The effectiveness of perception algorithms, and thus the ability of Robots to act autonomously in the real-world, relies heavily on the way we encode information from the 3D environment. Until today, the scientific community has not yet concluded to a single representation of the 3D domain, as is for example the case for images, where they are for the most part represented as 2D matrices of pixel values. Consequently, the encoding of geometric information remains an active field of research. Recently, Neural Fields have shown promising results as a representation of 3D space for perception tasks in the field of Robotics. The goal of this project will be to utilize the recent advancements in NFs for the purpose of improving spatial perception of mobile Robots, as this area is relatively unexplored.

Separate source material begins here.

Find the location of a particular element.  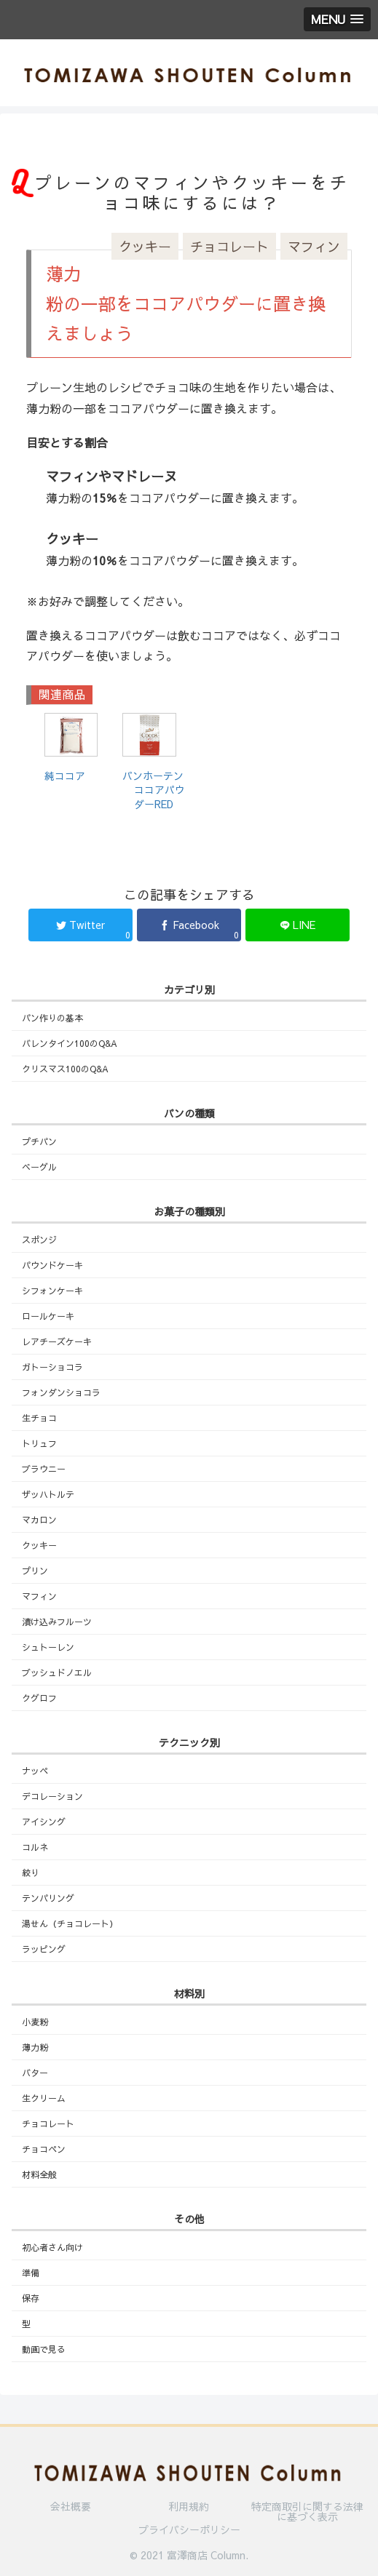 ブラウニー is located at coordinates (44, 1469).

I am a PhD candidate, at the School of Informatics - University of Edinburgh, sponsored by the Edinburgh Centre for Robotics, under the supervision of Prof. Chris Xiaoxuan Lu. My research objective is to improve the real-time spatial perception in robotics, utilizing the recent advancements in Neural Fields.
In November 2021, I completed with distinction the Artificial Intelligence master's programme at the University of Edinburgh. For my master's dissertation project I worked on a novel inference and learning algorithm for generative capsule models, under the supervision of Prof. Chris Williams.
In 2019, I was awarded the Diploma of Electrical and Computer Engineering, from the University of Patras, in Greece (graduated 4th in my class out of 202 students – GPA: 8.11 out of 10). I completed my ECE Diploma thesis under the supervision of Prof. Athanassios Skodras, researching the use of CNNs for real-time hand-gesture recognition via sEMG signals. Our work was presented at the IISA'19 international conference.
Moreover, working under the supervision of Prof. Konstantinos Moustakas at the VVR group, I researched the use of Haptics in self-driving vehicles, by taking part in the 2nd Student Challenge in Automotive Haptics, at the WHC'19 in Tokyo, Japan, where our team received the "Best Student Innovation Challenge Award".